Getting Off on the Right Foot: Syllabus Development

Even before the first day of class, professors have the ability to make a good impression on their students. How? Through the development of a well-designed, effective syllabus. The syllabus should contain a few items, including an outline of the subjects and topics that will be covered, and overall it should give students a feel for the course. This article will walk readers through the necessary steps to constructing an excellent syllabus.

An effective syllabus should perform four functions. First, your syllabus should communicate course requirements and expectations of students. Second, your syllabus should eliminate ambiguities about policies and procedures for the class, which will be touched on later. Third, the syllabus should present a clear course plan, which is the most crucial part of the document - it allows students to see where the class will be headed and what they can expect to learn.

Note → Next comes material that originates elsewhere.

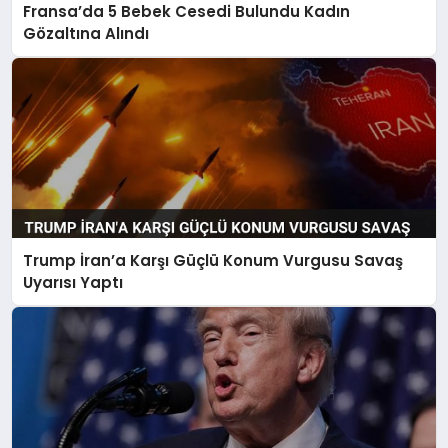
Fransa’da 5 Bebek Cesedi Bulundu Kadın
Gözaltına Alındı
Trump İran’a Karşı Güçlü Konum Vurgusu Savaş
Uyarısı Yaptı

Fourth, and finally, a syllabus should set a tone of high expectations for the class.

The key to developing an effective syllabus is having your course plan laid out (view this article here for some good tips on course planning). After the course plan has been developed, writing a syllabus follows quite naturally. The syllabus should include these important items:

  • Course description and general goals for the course - the course description describes what students can expect to learn in this class and what students should be able to do by the end of the course.

  • Contact information - be sure to include the your email and office number at the minimum. Depending on the size of the course, some professors feel comfortable providing a phone number as well, but your mileage may vary.

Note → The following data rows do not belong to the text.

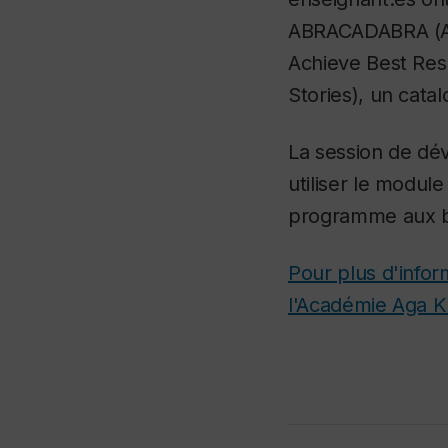
ABRACADABRA (A 
Achieve Best Resu
Stories), un catal
La session de dé
utiliser le modu
programme aux be
Pour plus d'infor
l'Académie Aga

  • List of assessments and assignments - this list should include both graded assessments and reading assignments that may not be for a grade. List when each assessment or assignment will be due, and be sure to note the grade percentage, if any, that will be assigned to each assignment.

  • Class policies and procedures - this article can provide help on developing important class policies and procedures, like attendance policies, classroom technology policies, and class cancellation policies.

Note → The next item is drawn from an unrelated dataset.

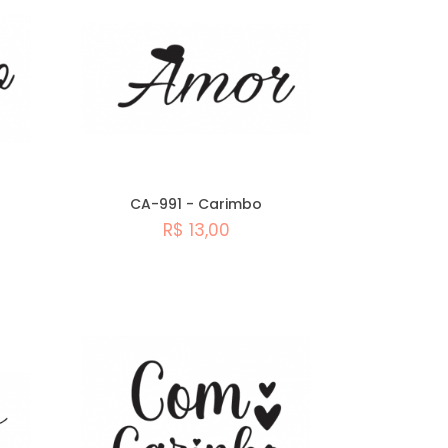
A - Z
CA-991 - Carimbo
R$ 13,00
Comprar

  • Course plan - this should be developed before you begin constructing your syllabus and should consist of a description of the goals of each class session and what activities will occur during each class.

Your syllabus should be available at minimum by email, but some professors like handing out a physical paper version of the syllabus on the first day of class at well. With these tools and tips, you can rest assured that your syllabus, whether it's your first or fiftieth, will be effective and efficient.